** Records for this exercise follows **

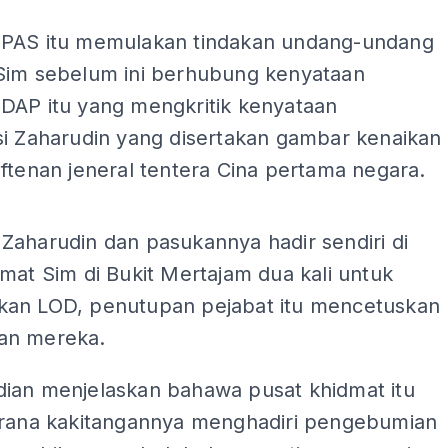
PAS itu memulakan tindakan undang-undang
Sim sebelum ini berhubung kenyataan
DAP itu yang mengkritik kenyataan
si Zaharudin yang disertakan gambar kenaikan
ftenan jeneral tentera Cina pertama negara.
ADS
Zaharudin dan pasukannya hadir sendiri di
mat Sim di Bukit Mertajam dua kali untuk
an LOD, penutupan pejabat itu mencetuskan
an mereka.
ian menjelaskan bahawa pusat khidmat itu
erana kakitangannya menghadiri pengebumian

** End of Records for this exercise **

Problem to solve
Pull every line containing the word "yang" out of the listing.

Exercise solution
DAP itu yang mengkritik kenyataan
si Zaharudin yang disertakan gambar kenaikan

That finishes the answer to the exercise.